**Work to be completed**.
In the records below, find each line with the word "Select" and copy it.

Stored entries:
---

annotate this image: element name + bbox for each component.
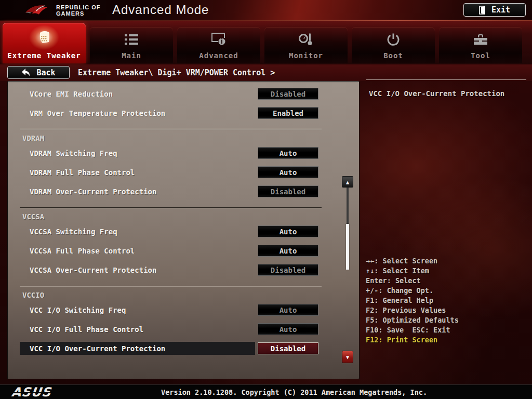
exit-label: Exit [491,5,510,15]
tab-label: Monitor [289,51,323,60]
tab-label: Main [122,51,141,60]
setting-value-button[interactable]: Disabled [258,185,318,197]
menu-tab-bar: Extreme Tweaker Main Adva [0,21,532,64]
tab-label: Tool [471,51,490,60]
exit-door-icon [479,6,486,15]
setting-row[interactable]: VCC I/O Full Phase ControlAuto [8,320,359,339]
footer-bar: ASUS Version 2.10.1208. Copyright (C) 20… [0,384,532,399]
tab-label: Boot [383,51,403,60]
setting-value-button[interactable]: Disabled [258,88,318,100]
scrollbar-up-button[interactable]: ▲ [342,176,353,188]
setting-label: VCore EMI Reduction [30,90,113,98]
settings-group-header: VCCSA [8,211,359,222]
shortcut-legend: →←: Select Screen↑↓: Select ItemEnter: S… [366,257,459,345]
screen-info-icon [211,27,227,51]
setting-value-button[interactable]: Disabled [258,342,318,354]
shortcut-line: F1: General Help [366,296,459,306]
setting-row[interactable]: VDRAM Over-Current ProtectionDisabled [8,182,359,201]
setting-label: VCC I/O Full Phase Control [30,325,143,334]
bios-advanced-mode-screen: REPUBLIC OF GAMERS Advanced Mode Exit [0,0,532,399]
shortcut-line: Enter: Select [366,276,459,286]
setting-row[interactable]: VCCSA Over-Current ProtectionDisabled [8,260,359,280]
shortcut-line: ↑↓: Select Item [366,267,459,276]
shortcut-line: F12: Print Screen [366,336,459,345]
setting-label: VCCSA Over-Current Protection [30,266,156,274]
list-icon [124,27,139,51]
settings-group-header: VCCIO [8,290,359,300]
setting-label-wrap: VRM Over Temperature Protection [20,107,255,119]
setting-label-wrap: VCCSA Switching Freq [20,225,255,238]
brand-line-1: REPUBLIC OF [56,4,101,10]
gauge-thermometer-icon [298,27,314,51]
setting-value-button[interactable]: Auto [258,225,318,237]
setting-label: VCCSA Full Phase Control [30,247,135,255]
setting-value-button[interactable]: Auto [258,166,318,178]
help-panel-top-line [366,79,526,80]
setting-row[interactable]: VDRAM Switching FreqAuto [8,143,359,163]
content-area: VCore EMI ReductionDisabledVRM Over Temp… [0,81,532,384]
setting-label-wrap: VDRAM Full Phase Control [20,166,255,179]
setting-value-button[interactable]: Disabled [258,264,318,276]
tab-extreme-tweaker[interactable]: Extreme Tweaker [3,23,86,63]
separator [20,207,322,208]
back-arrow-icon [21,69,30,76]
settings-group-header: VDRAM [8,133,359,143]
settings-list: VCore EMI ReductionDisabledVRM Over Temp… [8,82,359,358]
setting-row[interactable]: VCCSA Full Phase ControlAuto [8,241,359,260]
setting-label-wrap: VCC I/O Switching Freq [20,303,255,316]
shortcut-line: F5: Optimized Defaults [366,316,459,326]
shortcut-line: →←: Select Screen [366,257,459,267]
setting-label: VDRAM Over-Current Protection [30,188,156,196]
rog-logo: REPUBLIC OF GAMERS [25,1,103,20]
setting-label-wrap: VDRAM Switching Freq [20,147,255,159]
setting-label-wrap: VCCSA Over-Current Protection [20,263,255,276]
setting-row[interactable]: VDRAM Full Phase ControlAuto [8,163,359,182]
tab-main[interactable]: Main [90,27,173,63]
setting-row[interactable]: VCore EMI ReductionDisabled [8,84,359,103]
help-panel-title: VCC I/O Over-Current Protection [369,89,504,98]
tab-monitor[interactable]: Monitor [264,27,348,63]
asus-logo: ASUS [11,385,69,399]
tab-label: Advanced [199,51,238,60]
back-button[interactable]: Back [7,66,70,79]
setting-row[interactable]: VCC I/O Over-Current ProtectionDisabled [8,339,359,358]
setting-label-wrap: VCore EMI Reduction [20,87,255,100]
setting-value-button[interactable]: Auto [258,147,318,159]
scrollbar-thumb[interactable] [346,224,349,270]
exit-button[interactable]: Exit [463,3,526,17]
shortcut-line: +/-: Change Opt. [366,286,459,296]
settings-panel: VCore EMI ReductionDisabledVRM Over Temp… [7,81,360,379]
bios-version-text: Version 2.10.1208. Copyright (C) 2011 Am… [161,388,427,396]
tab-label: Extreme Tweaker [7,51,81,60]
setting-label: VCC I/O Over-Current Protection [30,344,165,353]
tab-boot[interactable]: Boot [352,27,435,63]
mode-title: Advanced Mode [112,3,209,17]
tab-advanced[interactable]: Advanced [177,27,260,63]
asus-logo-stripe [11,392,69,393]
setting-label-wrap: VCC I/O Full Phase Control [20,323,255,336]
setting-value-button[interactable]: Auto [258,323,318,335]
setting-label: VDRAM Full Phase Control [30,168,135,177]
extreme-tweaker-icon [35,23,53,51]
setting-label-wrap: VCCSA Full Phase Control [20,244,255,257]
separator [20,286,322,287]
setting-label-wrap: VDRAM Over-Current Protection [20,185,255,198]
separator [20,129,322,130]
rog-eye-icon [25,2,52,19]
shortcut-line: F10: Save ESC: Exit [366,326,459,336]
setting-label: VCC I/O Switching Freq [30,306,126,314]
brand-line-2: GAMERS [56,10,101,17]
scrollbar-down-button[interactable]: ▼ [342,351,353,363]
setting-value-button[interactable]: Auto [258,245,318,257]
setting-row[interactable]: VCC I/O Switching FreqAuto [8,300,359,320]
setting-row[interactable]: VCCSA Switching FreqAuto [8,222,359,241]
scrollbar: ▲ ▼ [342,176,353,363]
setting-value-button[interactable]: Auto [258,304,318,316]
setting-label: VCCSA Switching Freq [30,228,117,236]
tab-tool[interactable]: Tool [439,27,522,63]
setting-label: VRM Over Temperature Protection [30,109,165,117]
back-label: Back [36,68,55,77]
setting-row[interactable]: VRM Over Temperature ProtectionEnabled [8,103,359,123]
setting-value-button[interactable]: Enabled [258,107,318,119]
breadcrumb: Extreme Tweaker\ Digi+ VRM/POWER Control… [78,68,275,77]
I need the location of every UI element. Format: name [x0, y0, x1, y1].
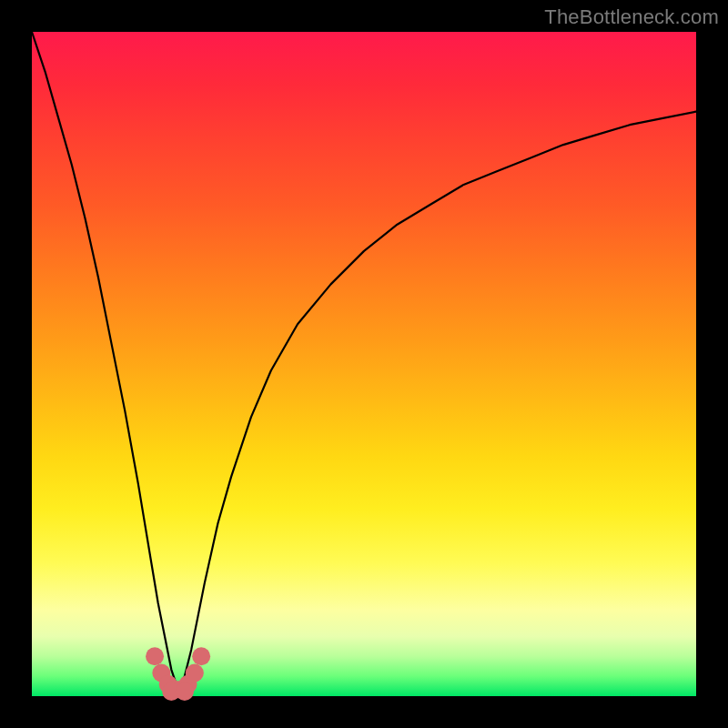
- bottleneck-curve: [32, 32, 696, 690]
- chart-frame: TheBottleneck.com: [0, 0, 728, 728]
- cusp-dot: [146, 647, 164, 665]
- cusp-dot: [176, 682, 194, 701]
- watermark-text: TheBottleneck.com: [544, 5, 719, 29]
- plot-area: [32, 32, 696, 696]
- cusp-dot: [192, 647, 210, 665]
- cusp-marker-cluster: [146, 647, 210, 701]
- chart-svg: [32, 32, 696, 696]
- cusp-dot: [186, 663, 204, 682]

---

**Reply**.
shortcut-legend: →←: Select Screen↑↓: Select ItemEnter: S… [366,257,459,345]
shortcut-line: Enter: Select [366,276,459,286]
shortcut-line: ↑↓: Select Item [366,267,459,276]
shortcut-line: →←: Select Screen [366,257,459,267]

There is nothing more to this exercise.